*** Begin section ***

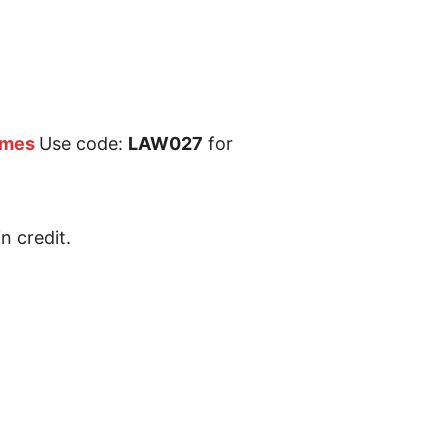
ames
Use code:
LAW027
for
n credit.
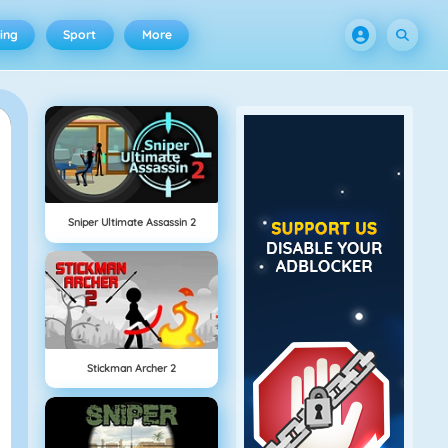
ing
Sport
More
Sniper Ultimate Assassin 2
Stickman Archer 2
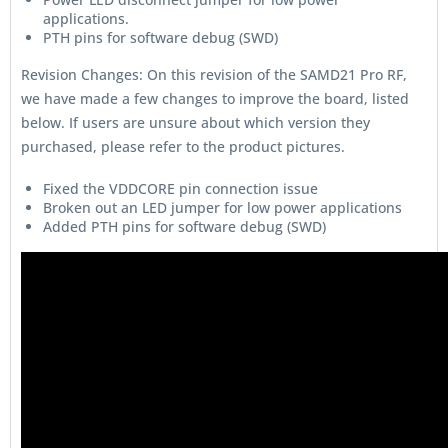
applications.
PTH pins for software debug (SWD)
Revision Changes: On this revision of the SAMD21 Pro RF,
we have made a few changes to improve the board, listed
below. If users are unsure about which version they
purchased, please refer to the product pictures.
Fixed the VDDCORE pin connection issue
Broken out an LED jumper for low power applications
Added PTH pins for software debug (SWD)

*** End section ***
*** Begin section ***

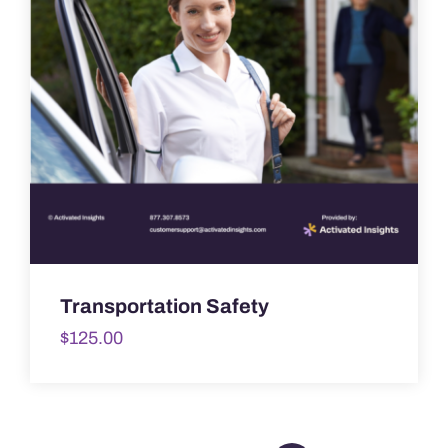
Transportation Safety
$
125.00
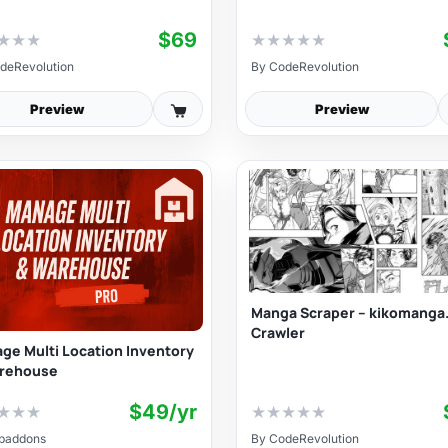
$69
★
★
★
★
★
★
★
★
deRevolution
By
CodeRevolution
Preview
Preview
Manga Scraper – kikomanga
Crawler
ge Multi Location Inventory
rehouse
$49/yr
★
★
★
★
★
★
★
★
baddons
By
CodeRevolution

*** End section ***
*** Begin section ***

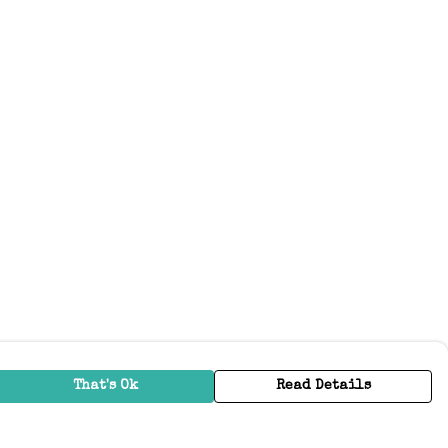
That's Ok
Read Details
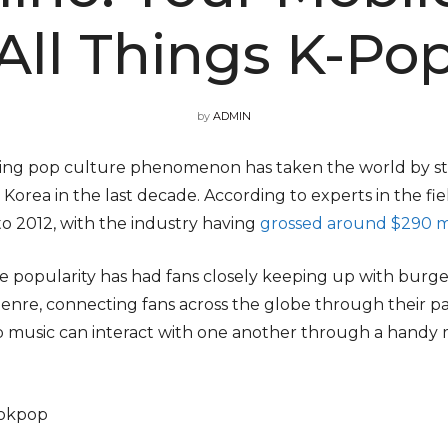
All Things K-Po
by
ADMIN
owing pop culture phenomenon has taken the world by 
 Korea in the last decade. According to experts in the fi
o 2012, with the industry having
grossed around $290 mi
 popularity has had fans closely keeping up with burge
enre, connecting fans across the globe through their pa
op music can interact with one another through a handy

*** End section ***

Instructions for the task -
Write out exactly the run of lines above that starts at the line containing "Read Details" and ends at the line containing "op music can". Include both, and leave the pictures out.

Result -
Read Details
All Things K-Po
by
ADMIN
owing pop culture phenomenon has taken the world by 
 Korea in the last decade. According to experts in the fi
o 2012, with the industry having
grossed around $290 mi
 popularity has had fans closely keeping up with burge
enre, connecting fans across the globe through their pa
op music can interact with one another through a handy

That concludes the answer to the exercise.